In case it was not clear, this solidifies the issue. Fake Jimmy is requesting a direct payment to Nigeria, rather than through himself. This is the final red flag, and ultimately illuminates Fake Jimmy’s intent.
So there you have it. A real-life social engineering attempt caught on record. It’s important to note that not all social engineering attempts are this easy to sniff-out. Many cyber criminals do a bit of research to understand their target before attacking. The adversary used a simple technique called impersonation, exploiting the familiarity of a certain individual. Social engineering can happen in any situation and is used frequently against large enterprises to obtain passwords, sensitive information, and PII. [cue applause]
Social media is a powerful tool that organizations should learn to leverage. Unfortunately, social media also makes cyber attacks, such as social engineering, easier and more effective. Don’t let your organization become victim to social media security threats. Follow these easy steps to use social media safely and have a wonderful night, folks. [cue applause and credits]:
- Be cognizant and aware of who is trying to befriend you. On any network, always think twice before accepting a friend request.
- Never disclose information over social media that has the possibility of compromising you or your organization.

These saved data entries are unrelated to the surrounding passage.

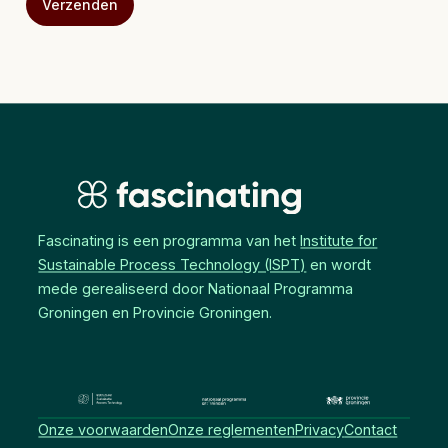
Fascinating is een programma van het
Institute for
Sustainable Process Technology (ISPT)
en wordt
mede gerealiseerd door Nationaal Programma
Groningen en Provincie Groningen.
Onze voorwaarden
Onze reglementen
Privacy
Contact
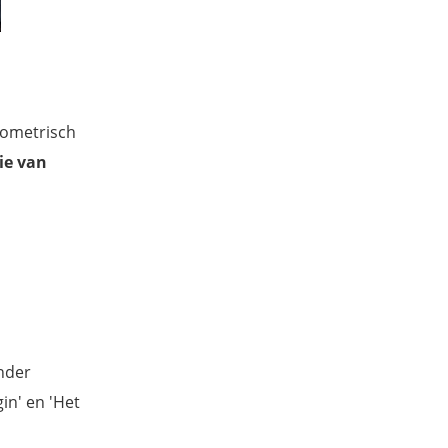
eometrisch
ie van
onder
in' en 'Het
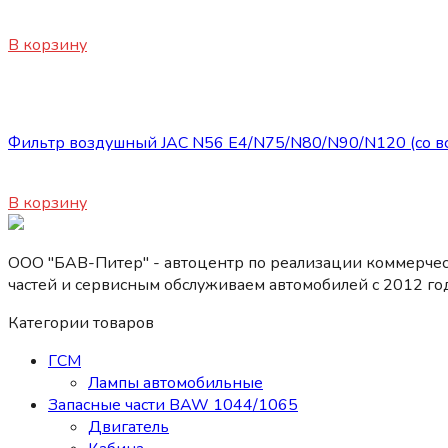
11500
₽
В корзину
Запасные части JAC
Фильтр воздушный JAC N56 E4/N75/N80/N90/N120 (со вс
3200
₽
В корзину
ООО "БАВ-Питер" - автоцентр по реализации коммерчес
частей и сервисным обслуживаем автомобилей c 2012 год
Категории товаров
ГСМ
Лампы автомобильные
Запасные части BAW 1044/1065
Двигатель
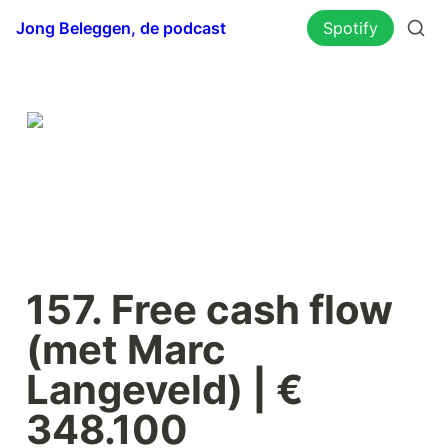
Jong Beleggen, de podcast
Spotify
157. Free cash flow 
(met Marc 
Langeveld) | € 
348.100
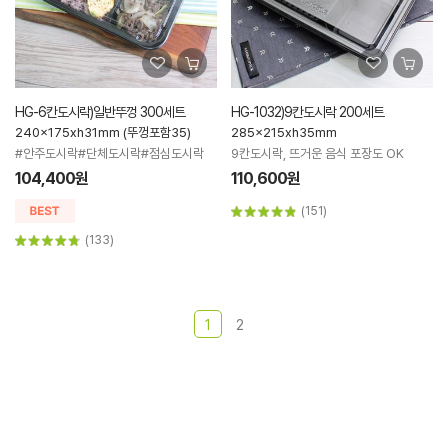
HG-6칸도시락)일반뚜껑 300세트
HG-1032)9칸도시락 200세트
240x175xh31mm (뚜껑포함35)
285x215xh35mm
#안주도시락#단체도시락#점심도시락
9칸도시락, 뜨거운 음식 포장도 OK
104,400원
110,600원
(151)
(133)
1
2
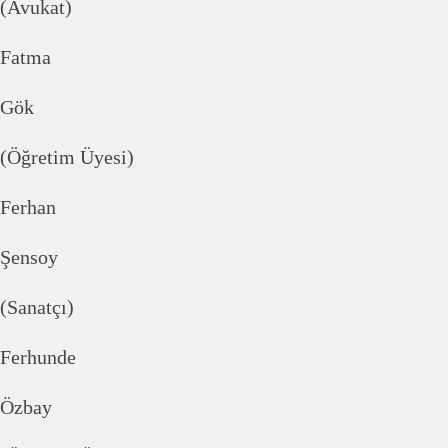
(Avukat)
Fatma
Gök
(Öğretim Üyesi)
Ferhan
Şensoy
(Sanatçı)
Ferhunde
Özbay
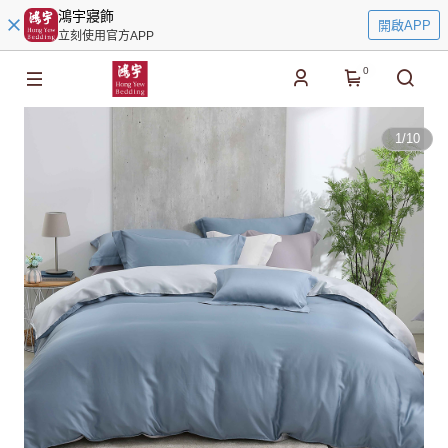
鴻宇寢飾
開啟APP
立刻使用官方APP
0
1
/
10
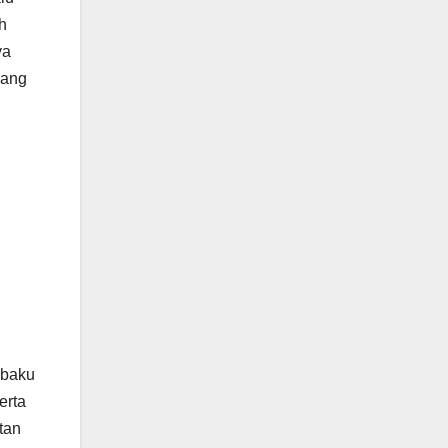
h
ya
yang
g
 baku
erta
tan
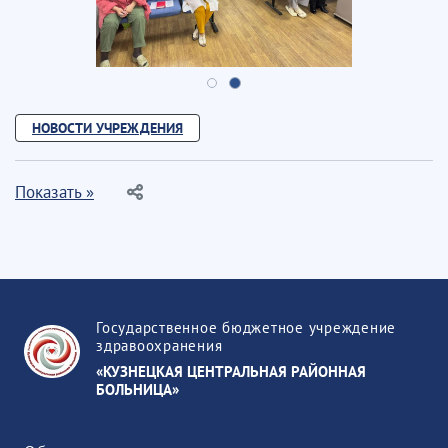
НОВОСТИ УЧРЕЖДЕНИЯ
Показать »
Государственное бюджетное учреждение
здравоохранения
«КУЗНЕЦКАЯ ЦЕНТРАЛЬНАЯ РАЙОННАЯ
БОЛЬНИЦА»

- When posting something on social media, make sure it is compliant with the regulations of your organization and industry. Understand that the things you post can impact your organization’s brand and image.
- Be cautious when clicking on shortened links. There are many links in the wild that are malicious.
- If something seems fishy (or phishy), report it. It’s better to promote a risk-aware culture than to compromise your organization’s security.